Opinion | Canada’s immigration system, once admired for its fairness and balance, has drifted into crisis
2025/07/18 Leave a comment
Hard hitting critique, not unjustified:
…Worse still, Ottawa’s enforcement mechanisms have faltered. The federal government acknowledged that Canada may now have up to 500,000 undocumented residents. Tens of thousands of people overstay visas each year without consequence. A system that overlooks such lapses is not generous — it is negligent. It jeopardizes the very trust on which public support for immigration depends.
Support for immigration still runs deep in Canada, but it’s not without limits. Canadians value immigration when it’s fair, focused and transparent. But when the system starts to look porous or easily gamed, confidence frays. And everyone pays the price: the immigrant who played by the rules, the patient waiting for a family doctor, the student without housing or work, and the community stretched thin.
Canada needs immigrants. We need health care workers in rural hospitals, care aides in long-term care homes, and early childhood educators across the country. But meeting those needs doesn’t require a floodgate — it needs a funnel. One that matches admissions to housing, health care capacity, and real labour demand.
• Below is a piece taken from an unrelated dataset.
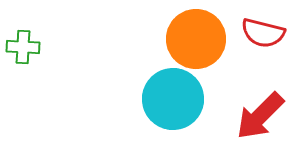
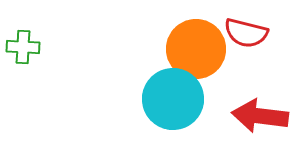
red semicircle: moved 17 px left
orange circle: moved 10 px down
red arrow: rotated 52 degrees clockwise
Prime Minister Carney now holds the mandate — and the moment — to restore credibility to Canada’s immigration system. That means criminal vetting must be immediate and enforceable. Study permits must be tied to accredited programs with proven pathways to employment. Intake levels must be scaled in line with infrastructure and economic absorption capacity. And Ottawa must publish clear, transparent audits showing how homes, hospital beds, and transit systems will match future growth.
Fixing immigration is not a peripheral policy. It is the first test of whether the new government is prepared to govern for results rather than optics. The promise of immigration lies not in how many arrive, but in how many thrive. It lies in our ability to match aspiration with capacity, and compassion with competence.
Because if we can admit 17,000 people with criminal convictions, yet leave skilled, law-abiding applicants in limbo — and push even the most qualified newcomers into survival jobs — then something is deeply broken. And if we don’t fix the system now, we risk losing not just public trust, but the very foundation of a nation built on rules, trust, and earned opportunity.
Dr. Debakanta Jena is a first-generation immigrant, Chief of Orthopedic Surgery at Medicine Hat Regional Hospital and Assistant Professor at the University of Calgary.